From the entries below, write out exactly the lines between the line holding "TurboWins tarjoaa kilpailukykyisen" and the line holding "Je m'abonne", inclusive, excluding any pictures.

Top of AVAILABLE DATA

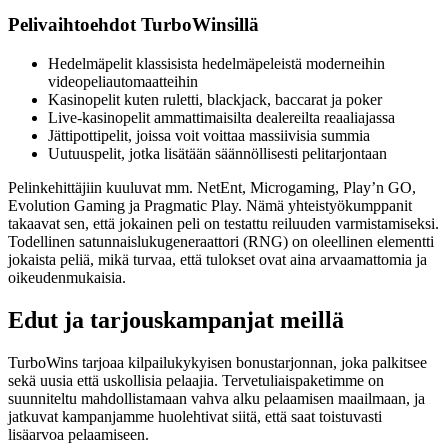
Pelivaihtoehdot TurboWinsillä
Hedelmäpelit klassisista hedelmäpeleistä moderneihin
videopeliautomaatteihin
Kasinopelit kuten ruletti, blackjack, baccarat ja poker
Live-kasinopelit ammattimaisilta dealereilta reaaliajassa
Jättipottipelit, joissa voit voittaa massiivisia summia
Uutuuspelit, jotka lisätään säännöllisesti pelitarjontaan
Pelinkehittäjiin kuuluvat mm. NetEnt, Microgaming, Play’n GO,
Evolution Gaming ja Pragmatic Play. Nämä yhteistyökumppanit
takaavat sen, että jokainen peli on testattu reiluuden varmistamiseksi.
Todellinen satunnaislukugeneraattori (RNG) on oleellinen elementti
jokaista peliä, mikä turvaa, että tulokset ovat aina arvaamattomia ja
oikeudenmukaisia.
Edut ja tarjouskampanjat meillä
TurboWins tarjoaa kilpailukykyisen bonustarjonnan, joka palkitsee
sekä uusia että uskollisia pelaajia. Tervetuliaispaketimme on
suunniteltu mahdollistamaan vahva alku pelaamisen maailmaan, ja
jatkuvat kampanjamme huolehtivat siitä, että saat toistuvasti
lisäarvoa pelaamiseen.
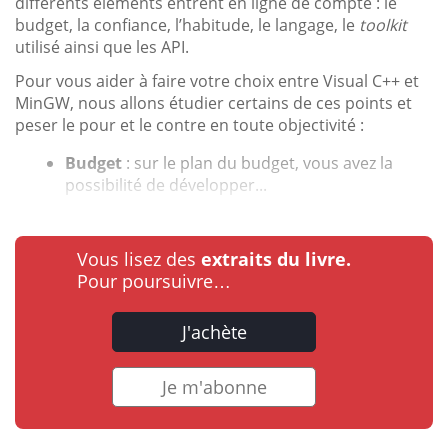
différents éléments entrent en ligne de compte : le
budget, la confiance, l’habitude, le langage, le
toolkit
utilisé ainsi que les API.
Pour vous aider à faire votre choix entre Visual C++ et
MinGW, nous allons étudier certains de ces points et
peser le pour et le contre en toute objectivité :
Budget
: sur le plan du budget, vous avez la
possibilité de développer...
Vous lisez des
extraits du livre.
Pour poursuivre…
J'achète
Je m'abonne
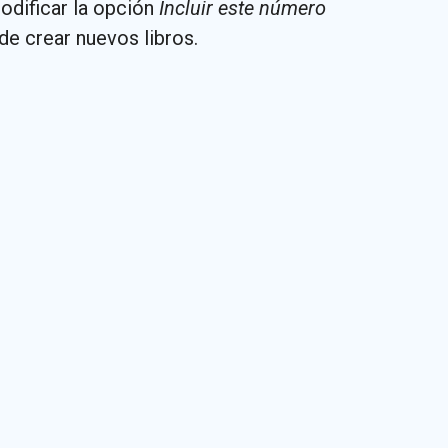
dificar la opción
Incluir este número
de crear nuevos libros.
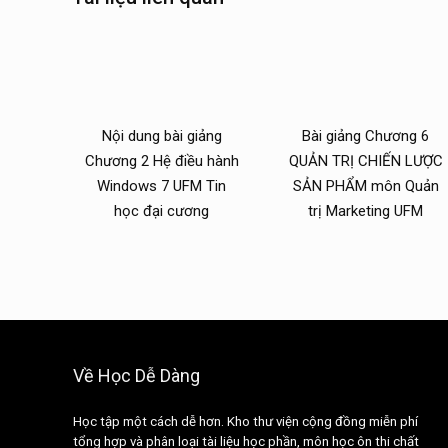
Nội dung bài giảng
Bài giảng Chương 6
Chương 2 Hệ điều hành
QUẢN TRỊ CHIẾN LƯỢC
Windows 7 UFM Tin
SẢN PHẨM môn Quản
học đại cương
trị Marketing UFM
Về Học Dễ Dàng
Học tập một cách dễ hơn. Kho thư viện cộng đồng miễn phí
tổng hợp và phân loại tài liệu học phần, môn học ôn thi chất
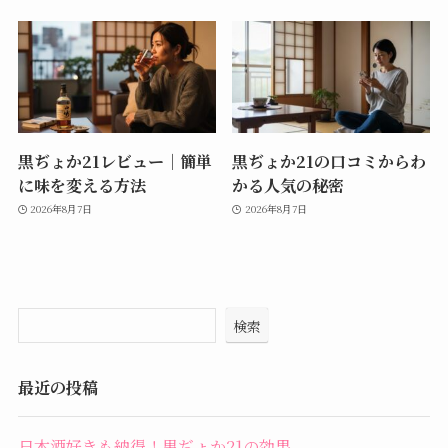
黒ぢょか21レビュー｜簡単
黒ぢょか21の口コミからわ
に味を変える方法
かる人気の秘密
2026年8月7日
2026年8月7日
検索
最近の投稿
日本酒好きも納得！黒ぢょか21の効果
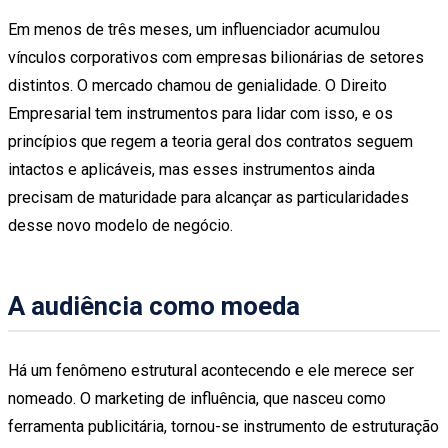
Em menos de três meses, um influenciador acumulou
vínculos corporativos com empresas bilionárias de setores
distintos. O mercado chamou de genialidade. O Direito
Empresarial tem instrumentos para lidar com isso, e os
princípios que regem a teoria geral dos contratos seguem
intactos e aplicáveis, mas esses instrumentos ainda
precisam de maturidade para alcançar as particularidades
desse novo modelo de negócio.
A audiência como moeda
Há um fenômeno estrutural acontecendo e ele merece ser
nomeado. O marketing de influência, que nasceu como
ferramenta publicitária, tornou-se instrumento de estruturação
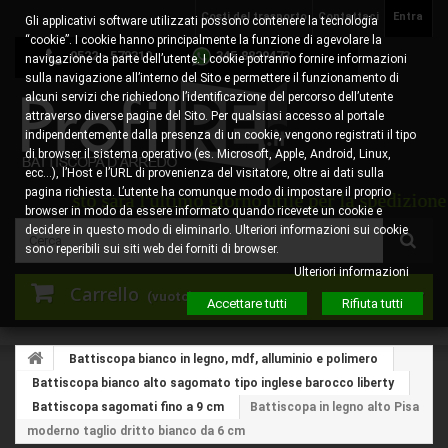
Costi del trasporto
Contattaci
Entra
Gli applicativi software utilizzati possono contenere la tecnologia
“cookie”. I cookie hanno principalmente la funzione di agevolare la
0522 - 578310
345.8829473
navigazione da parte dell’utente. I cookie potranno fornire informazioni
sulla navigazione all’interno del Sito e permettere il funzionamento di
alcuni servizi che richiedono l’identificazione del percorso dell’utente
attraverso diverse pagine del Sito. Per qualsiasi accesso al portale
indipendentemente dalla presenza di un cookie, vengono registrati il tipo
di browser il sistema operativo (es. Microsoft, Apple, Android, Linux,
ecc…), l’Host e l’URL di provenienza del visitatore, oltre ai dati sulla
pagina richiesta. L’utente ha comunque modo di impostare il proprio
agosto sarà l'ultimo giorno utile per la spedizione degl
browser in modo da essere informato quando ricevete un cookie e
decidere in questo modo di eliminarlo. Ulteriori informazioni sui cookie
sono reperibili sui siti web dei forniti di browser.
Ulteriori informazioni
Carrello
(vuoto)
Accettare tutti
Rifiuta tutti
Battiscopa bianco in legno, mdf, alluminio e polimero
Battiscopa bianco alto sagomato tipo inglese barocco liberty
Battiscopa sagomati fino a 9 cm
Battiscopa in legno alto Pisa
moderno taglio dritto bianco da 6 cm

Bottom of AVAILABLE DATA

# WORKED SOLUTION
TurboWins tarjoaa kilpailukykyisen bonustarjonnan, joka palkitsee
sekä uusia että uskollisia pelaajia. Tervetuliaispaketimme on
suunniteltu mahdollistamaan vahva alku pelaamisen maailmaan, ja
jatkuvat kampanjamme huolehtivat siitä, että saat toistuvasti
lisäarvoa pelaamiseen.
différents éléments entrent en ligne de compte : le
budget, la confiance, l’habitude, le langage, le
toolkit
utilisé ainsi que les API.
Pour vous aider à faire votre choix entre Visual C++ et
MinGW, nous allons étudier certains de ces points et
peser le pour et le contre en toute objectivité :
Budget
: sur le plan du budget, vous avez la
possibilité de développer...
Vous lisez des
extraits du livre.
Pour poursuivre…
J'achète
Je m'abonne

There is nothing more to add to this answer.